OLLU competes in 17 intercollegiate varsity sports: Men's sports include baseball, basketball, cross country, golf, soccer, tennis and track & field; while women's sports include basketball, cross country, golf, soccer, softball, tennis, track & field and volleyball; and co-ed sports include competitive cheer, competitive dance and drumline.

===History===
OLLU began its athletics program in 2007 with volleyball and men's soccer; followed by women's soccer, men's tennis, and men's golf in 2008; later softball, men's and women's basketball, and men's and women's cross-country in 2009, and finally baseball and men's and women's track and field in 2014. The university added women's golf, women's tennis, competitive cheer and dance for the 2020–21 school year, and began a drumline in 2022–23.

On December 12, 2020, the Saints men's basketball team defeated NCAA Division I member Texas State 61–58.
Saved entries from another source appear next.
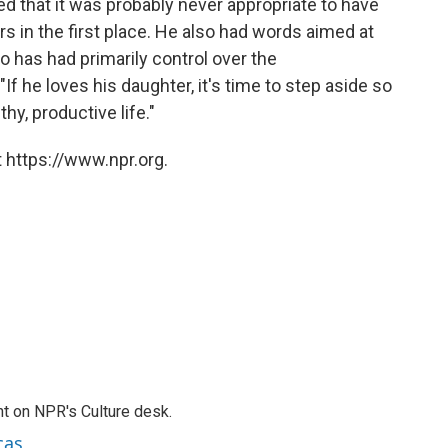
d that it was probably never appropriate to have
s in the first place. He also had words aimed at
o has had primarily control over the
If he loves his daughter, it's time to step aside so
y, productive life."
 https://www.npr.org.
t on NPR's Culture desk.
cas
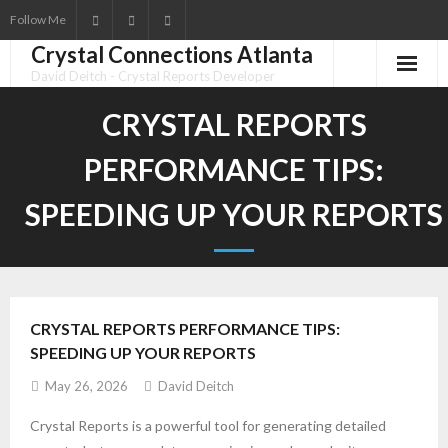
Follow Me
Crystal Connections Atlanta
David Deitch - Crystal Reports Developer
CRYSTAL REPORTS
PERFORMANCE TIPS:
SPEEDING UP YOUR REPORTS
CRYSTAL REPORTS PERFORMANCE TIPS:
SPEEDING UP YOUR REPORTS
May 26, 2026
David Deitch
Crystal Reports is a powerful tool for generating detailed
In 2021–22, the women's basketball team won their eighth RRAC regular-season title and fourth conference tournament title, going undefeated in conference play. They also made their ninth appearance in the NAIA National Tournament, losing to Wayland Baptist in the opening round. OLLU's softball team finished with the best overall record in the conference and advanced to the championship game of the NAIA National Championship Opening Round's Gulf Shores bracket. The Saints' women's 4 × 100 m relay team also made an appearance in the national championships.
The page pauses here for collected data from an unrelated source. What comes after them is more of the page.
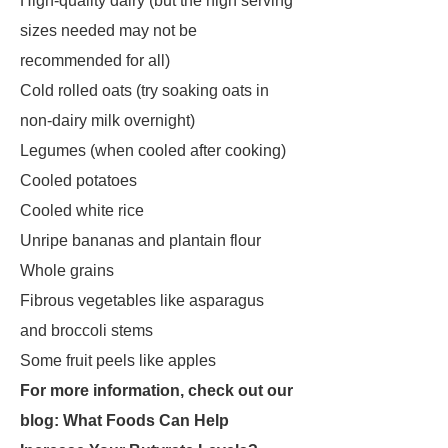
High-quality dairy (but the high serving
sizes needed may not be
recommended for all)
Cold rolled oats (try soaking oats in
non-dairy milk overnight)
Legumes (when cooled after cooking)
Cooled potatoes
Cooled white rice
Unripe bananas and plantain flour
Whole grains
Fibrous vegetables like asparagus
and broccoli stems
Some fruit peels like apples
For more information, check out our
blog:
What Foods Can Help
On February 12, 2022, university play-by-play announcer Michael Thompson fell down the bleachers at a women's basketball game after suffering a cardiac arrest. He was rushed to the hospital and died shortly thereafter.

In 2022–23, the volleyball team reached their fourth consecutive RRAC tournament championship game. The softball team won its fourth RRAC regular season title and second conference tournament title, and achieved its highest-ever ranking in the NAIA national coaches' poll. The Saints also won the San Antonio Bracket of the NAIA Softball World Series Opening Round to advance to the first NAIA Softball World Series in program history. On April 29, 2023, the Saints men's track and field team won their first conference championship in school history.

On May 29, 2024, the OLLU softball team won the school's first NAIA national championship, defeating Jessup 2–0.

==Former operations==
OLLU previously hosted weekend classes at Brookhaven College in Farmers Branch, Texas, near Dallas. The Dallas Weekend College (DWEC) began operations in the fall of 1994 and moved to Brookhaven in 1997.

== Notable people ==

=== Alumni ===

- Bernard Ardisana, military intelligence officer
- Robert Anthony Brucato, bishop and prelate
- Rosie Castro, civil rights activist
- Anna Eastman, former politician in the Texas House of Representatives
- Francis James Furey, prelate and bishop (honorary degree)
- Jon Garcia, director
- Julian S. Garcia, writer, op-ed writer for the San Antonio Express-News. He is the author of La Fantastica Curandera.
- Jovita González, folklorist, educator, and writer
- Naomi Gonzalez, attorney and former politician in the Texas House of Representatives
- Charles Victor Grahmann, prelate and bishop
- Maria Hernandez Ferrier, former government official and first president of Texas A&M University–San Antonio
- Arcadia Hernández López, bilingual educator
- Christine Hernandez, educator and former politician in the Texas House of Representatives
- William F. Kernan, United States Army General
- Charles Kettles, Medal of Honor recipient
- Jonathan Joss, actor
- Theresa Angela Lane, teacher and archivist
- Helen Miller, former member of the Iowa House of Representatives
- Ciro Rodriguez, politician and judge
- Mario Marcel Salas, civil rights activist
- Shelley Sekula-Gibbs, former member of the United States House of Representatives
- Elizabeth Anne Sueltenfuss, fourth president and first female president of the university
- D'Angelo Wallace, YouTube commentator
- Violeta Chamorro, ex-president, and only female president so far, of Nicaragua.

=== Faculty ===
- Sandra Cisneros, former writer-in-residence at the university
- Cynthia de las Fuentes, counseling psychologist
- Suzy González, artist and adjunct professor
- James Johnson Kelly, Tuskegee Airman and former university trustee
- Richard Santos, Bexar County Archivist and Trinity University graduate and premier professor of Chicano Studies.